McLean worked with Payne in 1983, along with 11 other African-American CEOs in the Baltimore area to form The President’s Roundtable (PRT), a network of Black men and women dedicated to significantly increasing the growth of minority companies.

Osborne, who at the time already owned a McDonald’s on North Avenue, would often host PRT meetings in the basement of his property and was known for providing hot breakfast along with a space for the organization to plan their initial endeavors.

The organization still thrives today with a total of 18 members that share expertise in a variety of fields from banking to engineering, construction, and information technology.

ABC, now led by Diane Bell-McKoy, has worked since its founding by Payne to help raise and distribute funding to organizations that work to serve the African-American community.

“There were many who helped envision, advocate and lead the charge for ABC,” said Bell-McKoy, in an emailed statement to the {AFRO}. “Like any house, the strength is in the foundation. Osborne provided that foundation leadership.”
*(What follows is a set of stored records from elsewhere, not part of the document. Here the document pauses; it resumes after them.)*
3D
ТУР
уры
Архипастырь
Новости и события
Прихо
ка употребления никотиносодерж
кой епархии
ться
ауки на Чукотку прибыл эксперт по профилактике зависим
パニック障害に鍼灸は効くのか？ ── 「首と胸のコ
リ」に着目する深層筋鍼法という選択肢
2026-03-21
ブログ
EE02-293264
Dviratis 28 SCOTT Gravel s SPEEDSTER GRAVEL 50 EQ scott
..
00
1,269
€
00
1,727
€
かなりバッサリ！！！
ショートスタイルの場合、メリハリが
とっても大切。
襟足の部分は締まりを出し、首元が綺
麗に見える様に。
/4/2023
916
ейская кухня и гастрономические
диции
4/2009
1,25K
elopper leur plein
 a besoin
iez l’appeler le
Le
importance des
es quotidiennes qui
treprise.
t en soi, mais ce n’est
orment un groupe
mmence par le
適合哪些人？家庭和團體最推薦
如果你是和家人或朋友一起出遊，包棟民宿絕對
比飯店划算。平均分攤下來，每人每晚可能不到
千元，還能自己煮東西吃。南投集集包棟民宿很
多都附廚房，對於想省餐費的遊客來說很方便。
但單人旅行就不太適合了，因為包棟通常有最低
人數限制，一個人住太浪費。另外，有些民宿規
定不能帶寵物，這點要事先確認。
“For a start up nonprofit organization- the implementation of the vision and holding everyone accountable is an essential first step and it is the role of the board chair. This was the leadership of Osborne Payne, who with his business skills created a solid foundation. Twenty-eight years later, ABC is still around and has grown stronger.”

Born on May 26, 1925, Payne, an only child, was destined to follow in his mother’s footsteps as an educator. After a short stint in the U.S. Navy during World War II, he began teaching and eventually worked his way up to becoming principal at schools in the Richmond area.

Payne is a 1950 graduate of Virginia Union University. He later became a member of the board of trustees there, one of several governing boards he served on. The list includes the National Aquarium in Baltimore, the United Way of Central Maryland, the Ronald McDonald House, and the Baltimore Chapter of the American Red Cross.

Payne was a member of the Gamma Chapter of Sigma Pi Phi Fraternity, or the Boule, which is the oldest fraternity for Black men. Payne was also an active member of the Omega Psi Phi Fraternity, Inc. and was a member of the Tau Pi Chapter of Columbia, Md.

“He was a giant of a man in every way that you could imagine,” said Dr. Walter Amprey, also a member of Omega Psi Phi, Inc.

Amprey said that Payne was so troubled by young men who abandoned teenaged mothers that he orchestrated a campaign that resulted in billboard display ads encouraging teenaged fathers to take an active role in shaping the lives they created.

“He was very interested in improving the effectiveness of the school system and also how they are viewed. I considered him a mentor, as did many people.”
Aside from his work in the classroom and in the restaurant business, Payne also created and successfully ran Baltimore Specialty Tours, taking tourists and Baltimoreans to see the best of the city by boat and limousine.

The legend passed on Nov. 27 from complications of Alzheimer’s disease (AD) at Gilchrist Hospice Care in Columbia, Md., where he lived with wife, Famebridge Payne.

Payne is survived by two daughters, two grandchildren, and two great-grandchildren.